- **Assigned task**:
If a line of the material holds the string "does", please copy it.

- **Available records**:
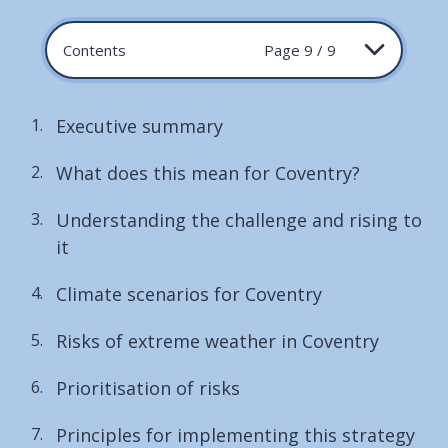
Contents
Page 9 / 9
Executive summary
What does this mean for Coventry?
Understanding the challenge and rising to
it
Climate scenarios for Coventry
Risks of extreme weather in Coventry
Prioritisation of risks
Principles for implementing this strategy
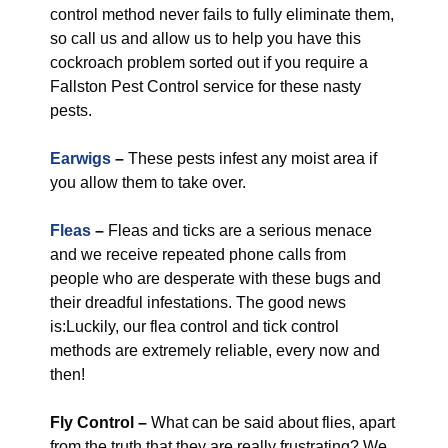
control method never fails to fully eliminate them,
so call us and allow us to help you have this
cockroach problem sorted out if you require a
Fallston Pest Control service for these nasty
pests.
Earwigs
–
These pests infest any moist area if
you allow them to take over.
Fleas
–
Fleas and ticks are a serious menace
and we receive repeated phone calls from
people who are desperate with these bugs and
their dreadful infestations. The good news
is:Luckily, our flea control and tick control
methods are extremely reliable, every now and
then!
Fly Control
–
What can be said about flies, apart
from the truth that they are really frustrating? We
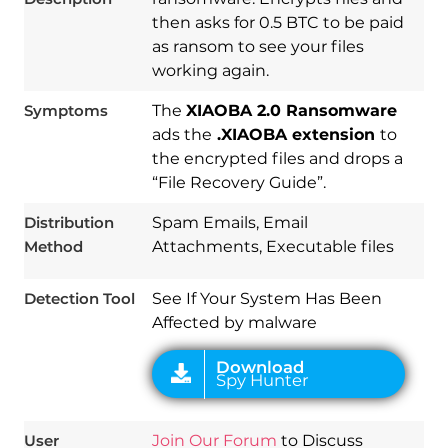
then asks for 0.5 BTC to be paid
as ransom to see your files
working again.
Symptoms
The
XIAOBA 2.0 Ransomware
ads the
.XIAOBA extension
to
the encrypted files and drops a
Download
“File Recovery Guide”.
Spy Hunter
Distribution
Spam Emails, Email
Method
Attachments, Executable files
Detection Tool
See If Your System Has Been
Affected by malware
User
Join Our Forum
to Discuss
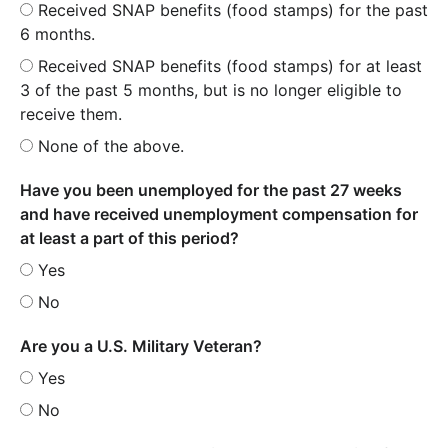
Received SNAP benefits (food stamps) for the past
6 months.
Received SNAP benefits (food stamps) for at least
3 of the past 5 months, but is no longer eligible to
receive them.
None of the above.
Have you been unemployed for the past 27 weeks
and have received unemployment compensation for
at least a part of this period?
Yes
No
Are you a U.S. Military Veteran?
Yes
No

--

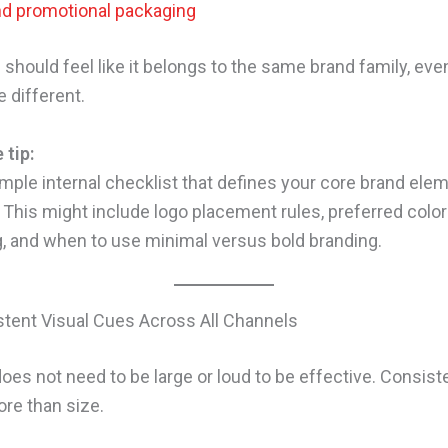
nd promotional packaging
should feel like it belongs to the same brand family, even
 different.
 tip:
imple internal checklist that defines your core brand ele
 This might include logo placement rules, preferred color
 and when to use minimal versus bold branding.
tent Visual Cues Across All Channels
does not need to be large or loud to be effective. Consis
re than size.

* * *

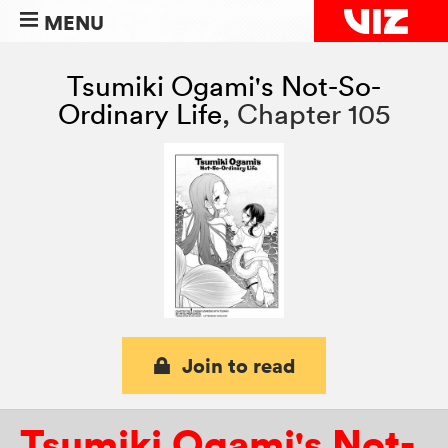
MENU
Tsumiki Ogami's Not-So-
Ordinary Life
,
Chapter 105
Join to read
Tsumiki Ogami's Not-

- **Response below**:
What does this mean for Coventry?
does not need to be large or loud to be effective. Consis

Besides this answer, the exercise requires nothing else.